Because of its great latitudinal range and ecological diversity, Myanmar is also home to 34 of the world’s 75 ‘true’ mangrove species, a very high proportion and second only to Indonesia in Asia.
The capacity of mangroves to absorb huge amounts of greenhouse gases from the atmosphere makes them a critical resource for climate mitigation and REDD+ implementation in Myanmar.
However, mangrove forests in Myanmar are very fragmented and undergoing pressures both from anthropogenic and from natural disturbances, resulting in high rates of deforestation and forest degradation.
Although definite figures are not available, it is evident from the wide range of existing estimates that Myanmar is experiencing one of the world’s highest rates of mangrove loss.

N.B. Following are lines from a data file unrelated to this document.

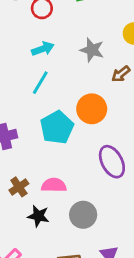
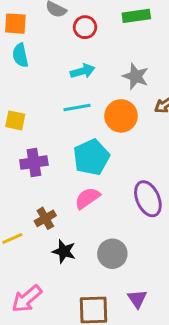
cyan line: (40, 83) -> (77, 107), turned 45
orange circle: (92, 109) -> (121, 116), moved
pink semicircle: (54, 185) -> (87, 198), moved, turned -40

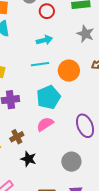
gray star: (136, 76) -> (85, 34), moved
gray circle: (112, 254) -> (71, 162), moved

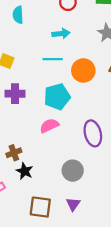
brown cross: (17, 137) -> (14, 153), moved
black star: (28, 159) -> (25, 171), moved

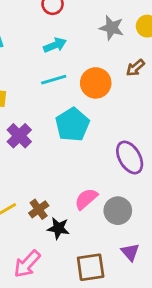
purple cross: (15, 94) -> (19, 136), turned -30
pink semicircle: (49, 126) -> (86, 199), moved

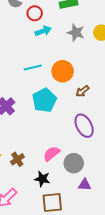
cyan arrow: (55, 45) -> (43, 31), moved
brown arrow: (135, 68) -> (82, 91), moved
black star: (58, 228) -> (42, 179), moved
purple triangle: (130, 252) -> (85, 185), moved, turned -48

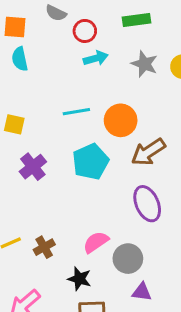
brown arrow: (82, 91) -> (148, 152), size x1.6

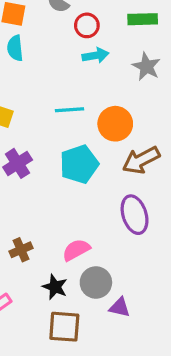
gray circle: (128, 259) -> (96, 282), moved

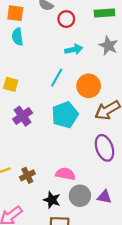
cyan arrow: (95, 55) -> (74, 49), moved
cyan line: (69, 110) -> (57, 78), turned -54
pink semicircle: (76, 250) -> (65, 174), turned 42
purple triangle: (120, 307) -> (104, 197), moved

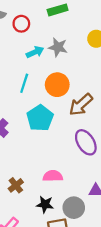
gray star: (108, 46) -> (58, 47), moved
gray circle: (80, 196) -> (74, 208), moved

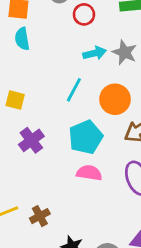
pink semicircle: (53, 176) -> (89, 173), moved

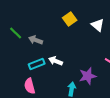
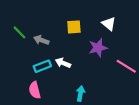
yellow square: (70, 19) -> (74, 27), moved, turned 32
purple star: (88, 76) -> (98, 48), moved

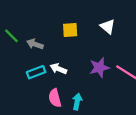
purple star: (98, 48) -> (99, 68), moved
pink semicircle: (35, 90) -> (55, 98), moved

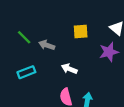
purple star: (99, 68) -> (109, 52), moved
cyan rectangle: (36, 72) -> (26, 72), moved

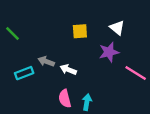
green line: (24, 37) -> (13, 34), moved
gray arrow: (47, 45) -> (46, 61), moved

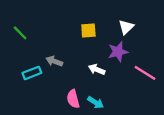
white triangle: (117, 28) -> (126, 27), turned 35
white arrow: (68, 70) -> (97, 69), moved
cyan arrow: (87, 102) -> (96, 102), turned 112

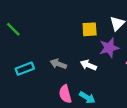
yellow square: (88, 31) -> (90, 29), moved
gray arrow: (54, 61) -> (58, 64), moved

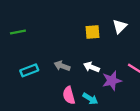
green line: (13, 29) -> (18, 32), turned -56
purple star: (109, 48) -> (112, 81), moved

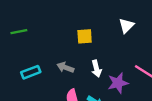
yellow square: (93, 32) -> (85, 36), moved
white arrow: (91, 67) -> (96, 69), turned -126

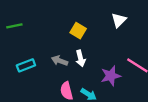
yellow square: (85, 36) -> (78, 31), turned 35
white arrow: (96, 69) -> (80, 58), moved

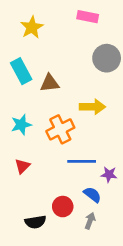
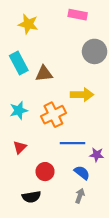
yellow star: (32, 27) -> (28, 24), turned -30
red circle: (63, 207) -> (45, 172), moved

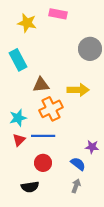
pink rectangle: (78, 15) -> (58, 14), moved
brown triangle: (44, 74) -> (41, 85), moved
cyan star: (19, 110) -> (18, 118), moved
blue line: (72, 143) -> (43, 136), moved

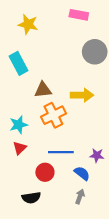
pink rectangle: (58, 14) -> (79, 15), moved
blue line: (43, 136) -> (61, 152), moved

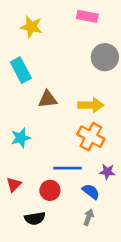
orange cross: (53, 115) -> (91, 137), moved, turned -35
red triangle: (20, 148) -> (14, 185), moved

Under the UN-REDD Mangroves TA programme, UNDP will expand its support to facilitate the establishment of 10 more CFEs, which will promote mangrove-friendly livelihoods that will ultimately lead to positive conservation outcomes.
Furthermore, UNDP will provide enterprise development support and operationalize CPA management plans through targeted interventions such as community patrolling.
The Government of Norway is providing funding to the UN-REDD Programme to address the integration of mangroves’ sustainable management, restoration, and conservation into REDD+ implementation in Myanmar.